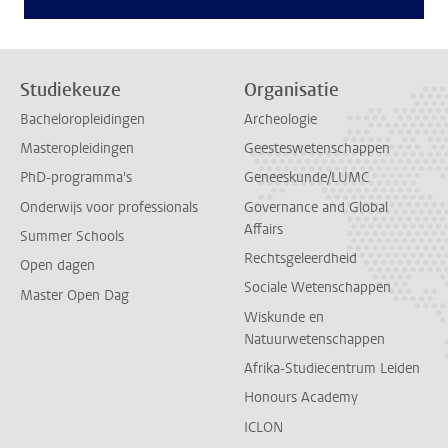
Studiekeuze
Organisatie
Bacheloropleidingen
Archeologie
Masteropleidingen
Geesteswetenschappen
PhD-programma's
Geneeskunde/LUMC
Onderwijs voor professionals
Governance and Global
Affairs
Summer Schools
Rechtsgeleerdheid
Open dagen
Sociale Wetenschappen
Master Open Dag
Wiskunde en
Natuurwetenschappen
Afrika-Studiecentrum Leiden
Honours Academy
ICLON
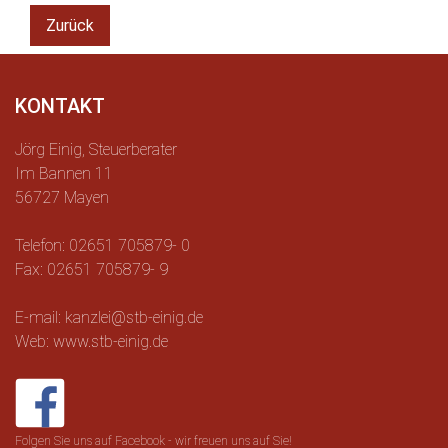
Zurück
KONTAKT
Jörg Einig, Steuerberater
Im Bannen 11
56727 Mayen
Telefon: 02651 705879- 0
Fax: 02651 705879- 9
E-mail: kanzlei@stb-einig.de
Web: www.stb-einig.de
Folgen Sie uns auf Facebook - wir freuen uns auf Sie!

AIM OF THE EXERCISE = Print every line above exactly as given, but not the pictures.

ANSWER TO THIS TASK =
Studiekeuze
Organisatie
Bacheloropleidingen
Archeologie
Masteropleidingen
Geesteswetenschappen
PhD-programma's
Geneeskunde/LUMC
Onderwijs voor professionals
Governance and Global
Affairs
Summer Schools
Rechtsgeleerdheid
Open dagen
Sociale Wetenschappen
Master Open Dag
Wiskunde en
Natuurwetenschappen
Afrika-Studiecentrum Leiden
Honours Academy
ICLON
Zurück
KONTAKT
Jörg Einig, Steuerberater
Im Bannen 11
56727 Mayen
Telefon: 02651 705879- 0
Fax: 02651 705879- 9
E-mail: kanzlei@stb-einig.de
Web: www.stb-einig.de
Folgen Sie uns auf Facebook - wir freuen uns auf Sie!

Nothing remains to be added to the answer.